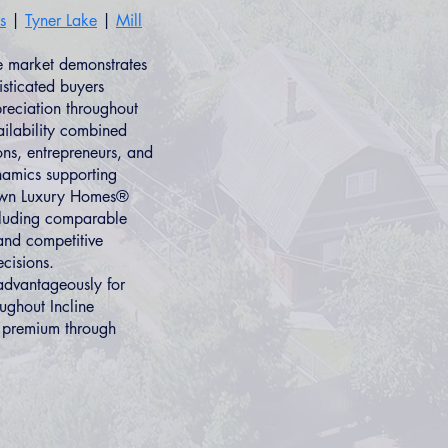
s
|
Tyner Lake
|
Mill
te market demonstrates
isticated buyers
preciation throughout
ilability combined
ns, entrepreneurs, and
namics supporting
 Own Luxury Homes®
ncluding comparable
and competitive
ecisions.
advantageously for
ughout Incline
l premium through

==

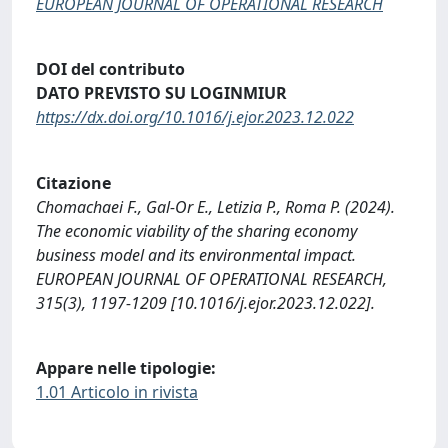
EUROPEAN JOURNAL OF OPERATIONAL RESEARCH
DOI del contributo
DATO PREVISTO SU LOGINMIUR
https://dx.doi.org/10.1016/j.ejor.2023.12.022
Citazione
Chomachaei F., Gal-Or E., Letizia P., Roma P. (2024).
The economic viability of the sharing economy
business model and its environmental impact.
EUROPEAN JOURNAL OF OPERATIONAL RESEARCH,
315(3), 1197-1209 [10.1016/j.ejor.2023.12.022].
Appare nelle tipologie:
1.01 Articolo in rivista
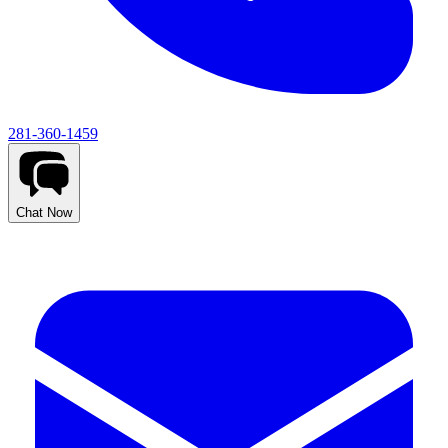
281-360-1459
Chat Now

WHAT IS NEEDED>
Reproduce, character for character, only the lines of the preceding data that start at the line with "te market demonstrates" and end at the line with "l premium through", both included.

COMPLETED TASK>
te market demonstrates
isticated buyers
preciation throughout
ilability combined
ns, entrepreneurs, and
namics supporting
 Own Luxury Homes®
ncluding comparable
and competitive
ecisions.
advantageously for
ughout Incline
l premium through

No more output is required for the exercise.